Task to complete -> Retype, word for word, every line of the records below starting at the one that contains "팝업 차단을 해제한 후" and ending at the one that contains "diz Michael Coppedge"; include both of those lines and nothing more.

Given data ->
****
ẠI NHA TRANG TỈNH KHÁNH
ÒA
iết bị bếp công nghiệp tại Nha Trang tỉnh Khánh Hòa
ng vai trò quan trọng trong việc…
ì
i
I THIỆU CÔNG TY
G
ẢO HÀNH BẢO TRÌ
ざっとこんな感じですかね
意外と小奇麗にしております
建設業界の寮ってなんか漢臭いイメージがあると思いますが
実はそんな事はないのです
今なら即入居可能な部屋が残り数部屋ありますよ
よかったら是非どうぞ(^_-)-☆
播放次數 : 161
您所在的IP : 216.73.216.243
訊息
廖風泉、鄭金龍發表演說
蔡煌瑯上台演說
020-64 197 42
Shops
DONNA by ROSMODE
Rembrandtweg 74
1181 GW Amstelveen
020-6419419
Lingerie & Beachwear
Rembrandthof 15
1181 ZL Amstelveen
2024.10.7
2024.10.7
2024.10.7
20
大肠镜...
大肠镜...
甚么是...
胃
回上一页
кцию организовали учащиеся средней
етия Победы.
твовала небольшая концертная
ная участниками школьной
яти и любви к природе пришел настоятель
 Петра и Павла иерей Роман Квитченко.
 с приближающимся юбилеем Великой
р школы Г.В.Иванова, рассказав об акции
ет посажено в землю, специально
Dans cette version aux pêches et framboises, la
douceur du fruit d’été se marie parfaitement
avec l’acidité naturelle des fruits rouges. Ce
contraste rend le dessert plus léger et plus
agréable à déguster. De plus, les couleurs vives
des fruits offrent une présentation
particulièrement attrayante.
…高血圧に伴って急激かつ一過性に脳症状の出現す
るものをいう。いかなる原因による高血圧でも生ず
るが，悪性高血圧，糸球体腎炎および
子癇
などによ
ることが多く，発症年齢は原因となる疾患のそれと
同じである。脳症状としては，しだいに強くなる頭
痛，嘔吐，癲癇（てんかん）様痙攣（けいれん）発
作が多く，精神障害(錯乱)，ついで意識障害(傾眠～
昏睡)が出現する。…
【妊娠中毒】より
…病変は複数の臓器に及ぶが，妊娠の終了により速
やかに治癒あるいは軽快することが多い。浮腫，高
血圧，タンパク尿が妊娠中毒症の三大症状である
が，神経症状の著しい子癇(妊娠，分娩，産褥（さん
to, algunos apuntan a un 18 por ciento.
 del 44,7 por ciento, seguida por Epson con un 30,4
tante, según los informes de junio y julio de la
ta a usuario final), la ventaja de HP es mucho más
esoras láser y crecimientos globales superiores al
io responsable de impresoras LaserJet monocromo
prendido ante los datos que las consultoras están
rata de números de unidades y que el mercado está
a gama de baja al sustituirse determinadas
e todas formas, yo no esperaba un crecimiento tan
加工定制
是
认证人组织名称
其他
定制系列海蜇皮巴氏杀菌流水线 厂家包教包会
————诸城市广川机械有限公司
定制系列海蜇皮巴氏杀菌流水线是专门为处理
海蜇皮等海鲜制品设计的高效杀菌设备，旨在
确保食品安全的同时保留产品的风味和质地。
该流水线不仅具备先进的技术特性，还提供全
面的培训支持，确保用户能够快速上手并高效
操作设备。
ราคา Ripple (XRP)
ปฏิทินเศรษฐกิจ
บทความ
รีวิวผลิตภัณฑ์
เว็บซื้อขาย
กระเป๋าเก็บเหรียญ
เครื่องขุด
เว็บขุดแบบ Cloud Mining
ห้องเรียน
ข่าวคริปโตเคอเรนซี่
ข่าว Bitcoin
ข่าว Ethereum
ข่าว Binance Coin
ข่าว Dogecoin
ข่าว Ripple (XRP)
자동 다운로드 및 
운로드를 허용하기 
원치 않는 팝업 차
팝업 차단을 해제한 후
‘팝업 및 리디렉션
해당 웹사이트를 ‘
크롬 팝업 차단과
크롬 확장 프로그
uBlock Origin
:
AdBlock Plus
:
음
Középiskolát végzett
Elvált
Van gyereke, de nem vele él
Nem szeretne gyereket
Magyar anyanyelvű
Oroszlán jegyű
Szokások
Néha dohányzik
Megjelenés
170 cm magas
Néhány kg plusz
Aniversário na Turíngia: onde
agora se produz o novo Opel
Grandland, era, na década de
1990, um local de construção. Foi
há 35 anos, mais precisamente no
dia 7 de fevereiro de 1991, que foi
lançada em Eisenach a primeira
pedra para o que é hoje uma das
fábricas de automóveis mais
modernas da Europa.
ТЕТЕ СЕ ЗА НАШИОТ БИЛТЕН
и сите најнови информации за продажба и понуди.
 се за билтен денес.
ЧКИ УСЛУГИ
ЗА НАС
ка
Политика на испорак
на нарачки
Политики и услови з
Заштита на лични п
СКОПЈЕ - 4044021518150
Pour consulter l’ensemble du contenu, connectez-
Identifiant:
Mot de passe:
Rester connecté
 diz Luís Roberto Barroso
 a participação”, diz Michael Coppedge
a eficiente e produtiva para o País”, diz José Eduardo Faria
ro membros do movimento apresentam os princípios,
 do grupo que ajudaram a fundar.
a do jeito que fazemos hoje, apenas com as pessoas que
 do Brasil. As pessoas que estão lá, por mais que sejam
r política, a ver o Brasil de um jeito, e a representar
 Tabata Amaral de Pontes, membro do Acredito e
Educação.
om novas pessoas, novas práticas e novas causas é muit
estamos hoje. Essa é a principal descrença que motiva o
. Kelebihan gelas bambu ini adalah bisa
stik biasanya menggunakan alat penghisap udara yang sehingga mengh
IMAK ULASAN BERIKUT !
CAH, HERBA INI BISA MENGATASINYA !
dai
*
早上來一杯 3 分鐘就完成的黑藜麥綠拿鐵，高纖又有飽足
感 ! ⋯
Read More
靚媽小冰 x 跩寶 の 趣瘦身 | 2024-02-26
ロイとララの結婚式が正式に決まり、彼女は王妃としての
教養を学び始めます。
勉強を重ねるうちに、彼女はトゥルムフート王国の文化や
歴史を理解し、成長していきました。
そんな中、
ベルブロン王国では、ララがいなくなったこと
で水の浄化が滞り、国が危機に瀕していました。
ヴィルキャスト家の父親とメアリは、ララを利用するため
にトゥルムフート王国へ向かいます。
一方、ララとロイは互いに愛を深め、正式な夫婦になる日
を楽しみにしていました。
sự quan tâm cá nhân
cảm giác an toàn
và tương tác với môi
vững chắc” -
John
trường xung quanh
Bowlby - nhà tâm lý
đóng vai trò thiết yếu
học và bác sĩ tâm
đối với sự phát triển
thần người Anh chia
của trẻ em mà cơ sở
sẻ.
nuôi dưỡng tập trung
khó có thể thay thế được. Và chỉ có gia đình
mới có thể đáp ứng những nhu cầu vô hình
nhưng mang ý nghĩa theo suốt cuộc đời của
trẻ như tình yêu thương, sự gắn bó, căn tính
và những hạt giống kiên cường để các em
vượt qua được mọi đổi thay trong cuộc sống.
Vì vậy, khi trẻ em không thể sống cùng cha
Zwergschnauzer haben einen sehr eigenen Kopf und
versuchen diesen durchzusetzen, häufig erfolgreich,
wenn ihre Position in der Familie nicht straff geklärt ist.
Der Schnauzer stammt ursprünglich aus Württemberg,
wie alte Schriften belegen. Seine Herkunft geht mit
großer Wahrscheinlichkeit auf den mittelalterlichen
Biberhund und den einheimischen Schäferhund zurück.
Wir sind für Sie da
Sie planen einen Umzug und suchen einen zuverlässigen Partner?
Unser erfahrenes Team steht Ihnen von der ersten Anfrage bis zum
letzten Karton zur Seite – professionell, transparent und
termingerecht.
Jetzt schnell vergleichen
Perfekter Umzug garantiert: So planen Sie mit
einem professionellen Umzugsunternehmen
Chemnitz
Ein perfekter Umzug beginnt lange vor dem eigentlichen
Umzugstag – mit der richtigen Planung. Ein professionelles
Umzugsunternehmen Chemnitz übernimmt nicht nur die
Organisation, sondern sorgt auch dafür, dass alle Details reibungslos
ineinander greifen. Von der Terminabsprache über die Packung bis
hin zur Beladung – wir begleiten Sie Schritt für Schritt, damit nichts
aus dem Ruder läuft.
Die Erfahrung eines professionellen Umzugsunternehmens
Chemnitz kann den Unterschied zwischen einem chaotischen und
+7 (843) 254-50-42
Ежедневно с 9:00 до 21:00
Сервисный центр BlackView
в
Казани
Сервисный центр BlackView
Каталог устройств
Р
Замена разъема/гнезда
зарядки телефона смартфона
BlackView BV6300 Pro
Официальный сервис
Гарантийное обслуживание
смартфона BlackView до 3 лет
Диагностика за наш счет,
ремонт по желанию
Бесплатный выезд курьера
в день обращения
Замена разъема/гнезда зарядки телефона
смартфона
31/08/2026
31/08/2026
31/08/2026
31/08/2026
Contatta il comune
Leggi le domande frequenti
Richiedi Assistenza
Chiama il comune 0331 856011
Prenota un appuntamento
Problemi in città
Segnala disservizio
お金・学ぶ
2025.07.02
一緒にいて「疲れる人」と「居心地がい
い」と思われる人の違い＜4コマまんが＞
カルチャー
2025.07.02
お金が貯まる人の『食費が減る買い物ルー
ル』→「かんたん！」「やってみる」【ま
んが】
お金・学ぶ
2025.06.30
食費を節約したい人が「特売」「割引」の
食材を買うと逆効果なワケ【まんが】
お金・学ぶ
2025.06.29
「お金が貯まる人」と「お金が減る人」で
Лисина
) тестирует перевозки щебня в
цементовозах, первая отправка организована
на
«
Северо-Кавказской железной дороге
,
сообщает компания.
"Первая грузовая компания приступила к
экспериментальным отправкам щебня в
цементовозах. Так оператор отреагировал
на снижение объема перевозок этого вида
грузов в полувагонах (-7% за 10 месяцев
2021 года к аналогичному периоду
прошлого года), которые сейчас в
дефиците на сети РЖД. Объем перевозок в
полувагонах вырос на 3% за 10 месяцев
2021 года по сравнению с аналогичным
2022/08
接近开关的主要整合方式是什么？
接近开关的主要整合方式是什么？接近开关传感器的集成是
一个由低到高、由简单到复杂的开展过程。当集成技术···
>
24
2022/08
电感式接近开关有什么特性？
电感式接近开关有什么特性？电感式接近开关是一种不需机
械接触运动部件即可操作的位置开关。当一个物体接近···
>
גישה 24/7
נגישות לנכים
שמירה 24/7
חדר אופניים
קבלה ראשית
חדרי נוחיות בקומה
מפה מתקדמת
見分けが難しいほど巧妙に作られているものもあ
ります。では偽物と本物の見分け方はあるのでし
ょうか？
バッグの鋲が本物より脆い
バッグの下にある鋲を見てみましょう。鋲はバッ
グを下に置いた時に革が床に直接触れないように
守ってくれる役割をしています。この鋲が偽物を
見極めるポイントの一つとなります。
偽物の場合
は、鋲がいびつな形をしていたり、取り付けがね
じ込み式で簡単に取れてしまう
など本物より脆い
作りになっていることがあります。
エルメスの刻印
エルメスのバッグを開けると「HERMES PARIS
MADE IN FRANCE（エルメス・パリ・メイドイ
****
Exercise response ->
팝업 차단을 해제한 후
‘팝업 및 리디렉션
해당 웹사이트를 ‘
크롬 팝업 차단과
크롬 확장 프로그
uBlock Origin
:
AdBlock Plus
:
음
Középiskolát végzett
Elvált
Van gyereke, de nem vele él
Nem szeretne gyereket
Magyar anyanyelvű
Oroszlán jegyű
Szokások
Néha dohányzik
Megjelenés
170 cm magas
Néhány kg plusz
Aniversário na Turíngia: onde
agora se produz o novo Opel
Grandland, era, na década de
1990, um local de construção. Foi
há 35 anos, mais precisamente no
dia 7 de fevereiro de 1991, que foi
lançada em Eisenach a primeira
pedra para o que é hoje uma das
fábricas de automóveis mais
modernas da Europa.
ТЕТЕ СЕ ЗА НАШИОТ БИЛТЕН
и сите најнови информации за продажба и понуди.
 се за билтен денес.
ЧКИ УСЛУГИ
ЗА НАС
ка
Политика на испорак
на нарачки
Политики и услови з
Заштита на лични п
СКОПЈЕ - 4044021518150
Pour consulter l’ensemble du contenu, connectez-
Identifiant:
Mot de passe:
Rester connecté
 diz Luís Roberto Barroso
 a participação”, diz Michael Coppedge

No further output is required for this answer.